Training and evaluating lenses#

In this section, we will discuss some of the technical details of training and evaluating your own lenses. First, we will briefly discuss single GPU training and evaluation. Then we will dive into some of the more technical aspects of training a model.

Downloading the Dataset#

Before we can start training, we will need to set up our dataset. The experiments in the paper were run on the pythia models by training thus we train our lenses on the validation set of the pile. Let’s first go ahead and download the validation and test splits of the pile.

wget https://the-eye.eu/public/AI/pile/val.jsonl.zst
unzstd val.jsonl.zst
wget https://the-eye.eu/public/AI/pile/test.jsonl.zst
unzstd test.jsonl.zst

Training a Lens#

This command will train a tuned lens on https://github.com/EleutherAI/pythia with the default hyperparameters. The model will be automatically downloaded from the Hugging Face Hub and cached locally.

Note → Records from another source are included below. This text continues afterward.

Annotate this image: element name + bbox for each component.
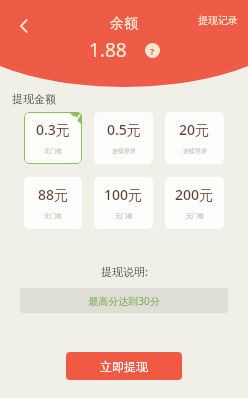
staticText: 最高分达到30分 xyxy=(88,294,160,308)
button[interactable]: 0.5元 xyxy=(94,112,153,164)
staticText: 200元 xyxy=(175,185,214,204)
staticText: 立即提现 xyxy=(100,359,148,374)
staticText: 连续登录 xyxy=(183,147,207,155)
staticText: 无门槛 xyxy=(44,212,62,220)
staticText: 20元 xyxy=(179,120,210,139)
button[interactable]: Help xyxy=(145,43,160,58)
button[interactable]: 提现记录 xyxy=(192,10,244,31)
staticText: 0.5元 xyxy=(107,120,141,139)
staticText: 0.3元 xyxy=(36,120,70,139)
button[interactable]: 立即提现 xyxy=(66,352,182,380)
button[interactable]: 20元 xyxy=(165,112,224,164)
staticText: 无门槛 xyxy=(186,212,204,220)
staticText: 无门槛 xyxy=(44,147,62,155)
button[interactable]: 100元 xyxy=(94,177,153,229)
staticText: ? xyxy=(150,45,155,57)
staticText: 100元 xyxy=(104,185,143,204)
staticText: 提现金额 xyxy=(12,92,56,106)
staticText: 88元 xyxy=(38,185,69,204)
staticText: 无门槛 xyxy=(115,212,133,220)
button[interactable]: 200元 xyxy=(165,177,224,229)
staticText: 余额 xyxy=(110,15,138,33)
staticText: 提现记录 xyxy=(198,14,238,27)
button[interactable]: 88元 xyxy=(24,177,82,229)
staticText: 提现说明: xyxy=(101,264,148,279)
staticText: 连续登录 xyxy=(112,147,136,155)
staticText: 1.88 xyxy=(89,37,127,63)
button[interactable]: 0.3元 xyxy=(24,112,82,164)
button[interactable]: Back xyxy=(10,12,38,40)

You can adjust the per GPU batch size to maximize your GPU utilization.

python -m tuned_lens train \
     --model.name EleutherAI/pythia-160m-deduped \
     --data.name val.jsonl \
     --per_gpu_batch_size=1 \
     --output my_lenses/EleutherAI/pythia-160m-deduped

Once training is completed, this should save the trained lens to the trained-lenses/pythia-160m-deduped directory.

Evaluating a Lens#

Once you have a lens trained, either by training it yourself, or by loading it from the hub, you can run various evaluations on it using the provided evaluation command.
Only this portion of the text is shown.